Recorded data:
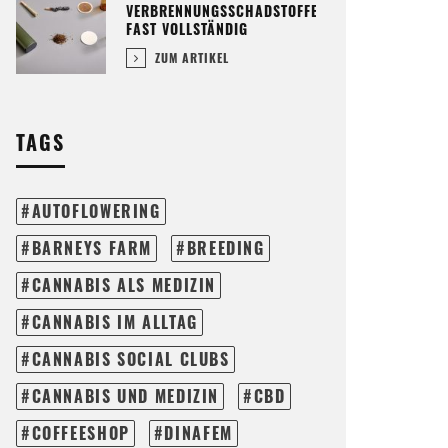
VERBRENNUNGSSCHADSTOFFE
FAST VOLLSTÄNDIG
ZUM ARTIKEL
TAGS
AUTOFLOWERING
BARNEYS FARM
BREEDING
CANNABIS ALS MEDIZIN
CANNABIS IM ALLTAG
CANNABIS SOCIAL CLUBS
CANNABIS UND MEDIZIN
CBD
COFFEESHOP
DINAFEM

:: PROBLEM ::
Taking the line containing "CANNABIS IM ALLTAG" as the first, please return it and every line after it through the end of the entries, exactly and only those.

:: SOLUTION TO THIS PROBLEM ::
CANNABIS IM ALLTAG
CANNABIS SOCIAL CLUBS
CANNABIS UND MEDIZIN
CBD
COFFEESHOP
DINAFEM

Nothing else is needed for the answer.